A thrill of gratitude to whom it may concern -- to the contrapuntal genius of human fate or to tender ghosts humoring a lucky mortal."


As for those of you wondering what author I would pick for the letter S:



1. An early draft of John Steinbeck’s novel Of Mice and Men was eaten by his dog.

It was Max, one of several dogs Steinbeck owned during his life, who devoured the novel’s draft and so became, in effect, the book’s first critic.

Which is why I, Mark Twain, always preferred cats.  You never saw any of them eating my manuscripts! 



This is probably Steinbeck’s most famous novel, and draws on his own experiences as a ‘bindlestiff’ (or migratory worker) in the US in the 1920s.

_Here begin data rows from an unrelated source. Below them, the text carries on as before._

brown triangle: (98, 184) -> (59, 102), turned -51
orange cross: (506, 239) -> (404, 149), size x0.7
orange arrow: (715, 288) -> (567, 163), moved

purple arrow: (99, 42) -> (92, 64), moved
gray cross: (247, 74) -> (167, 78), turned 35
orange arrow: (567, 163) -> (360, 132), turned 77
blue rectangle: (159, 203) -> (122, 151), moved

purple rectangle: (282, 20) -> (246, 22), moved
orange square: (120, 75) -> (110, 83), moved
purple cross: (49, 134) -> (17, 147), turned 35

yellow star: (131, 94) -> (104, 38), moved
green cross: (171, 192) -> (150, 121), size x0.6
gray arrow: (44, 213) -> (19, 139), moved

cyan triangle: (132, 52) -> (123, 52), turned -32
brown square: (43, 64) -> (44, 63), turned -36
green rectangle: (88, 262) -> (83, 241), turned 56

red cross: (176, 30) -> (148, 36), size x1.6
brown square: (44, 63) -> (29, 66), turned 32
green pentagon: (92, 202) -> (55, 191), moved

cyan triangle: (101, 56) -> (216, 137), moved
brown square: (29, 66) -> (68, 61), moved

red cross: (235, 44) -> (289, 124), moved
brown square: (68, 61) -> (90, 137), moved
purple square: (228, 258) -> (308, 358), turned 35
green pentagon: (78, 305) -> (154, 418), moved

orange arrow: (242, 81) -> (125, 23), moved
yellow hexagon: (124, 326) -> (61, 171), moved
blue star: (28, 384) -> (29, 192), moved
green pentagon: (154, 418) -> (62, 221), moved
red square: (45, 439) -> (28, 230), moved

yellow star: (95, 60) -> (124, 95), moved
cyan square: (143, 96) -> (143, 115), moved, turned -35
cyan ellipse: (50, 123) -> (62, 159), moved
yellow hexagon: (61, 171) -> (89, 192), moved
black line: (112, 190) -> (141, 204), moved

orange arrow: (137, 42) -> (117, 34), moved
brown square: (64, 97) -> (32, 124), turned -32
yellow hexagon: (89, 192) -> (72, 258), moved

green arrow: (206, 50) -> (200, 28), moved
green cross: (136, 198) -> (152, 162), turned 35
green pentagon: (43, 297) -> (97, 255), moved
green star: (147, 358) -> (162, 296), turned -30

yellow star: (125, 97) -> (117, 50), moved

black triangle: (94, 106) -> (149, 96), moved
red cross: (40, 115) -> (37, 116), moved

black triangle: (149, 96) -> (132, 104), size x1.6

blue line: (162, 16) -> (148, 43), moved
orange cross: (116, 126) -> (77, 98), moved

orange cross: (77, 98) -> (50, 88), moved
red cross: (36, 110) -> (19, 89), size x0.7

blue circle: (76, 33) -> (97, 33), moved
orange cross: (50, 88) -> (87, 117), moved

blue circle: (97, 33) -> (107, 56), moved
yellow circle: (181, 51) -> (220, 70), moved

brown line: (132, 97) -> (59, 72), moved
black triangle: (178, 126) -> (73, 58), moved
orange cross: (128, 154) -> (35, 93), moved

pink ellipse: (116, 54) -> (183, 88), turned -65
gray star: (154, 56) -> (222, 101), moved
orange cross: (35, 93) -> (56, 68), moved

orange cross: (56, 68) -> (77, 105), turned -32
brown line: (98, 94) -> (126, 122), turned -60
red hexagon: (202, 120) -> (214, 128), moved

The novel’s title famously comes from the Robert Burns poem ‘To a Mouse’:

The best laid schemes o’ mice an’ men / Gang aft agley’ (or ‘go often awry’). 


2. He wrote one of the finest love letters in all of literature – a letter about falling in love.

In this letter of 1958, Steinbeck responds to a letter his son Thom had written to him.

Thom had told his father that he had fallen desperately in love with a girl named Susan

(at this time, Thom was away at boarding school).

Steinbeck’s tone is supportive and honest throughout, taking his son’s feelings into account but also offering advice on ‘what to do about it’ –

surely what every teenager in the first pangs of a love affair wants to know. ‘

The object of love is the best and most beautiful,’ he tells Thom. ‘Try to live up to it.’

He ends the letter by assuring his son,

‘And don’t worry about losing. If it is right, it happens – The main thing is not to hurry. Nothing good gets away.’

You can read the letter in full here.



"In utter loneliness a writer tries to explain the inexplicable."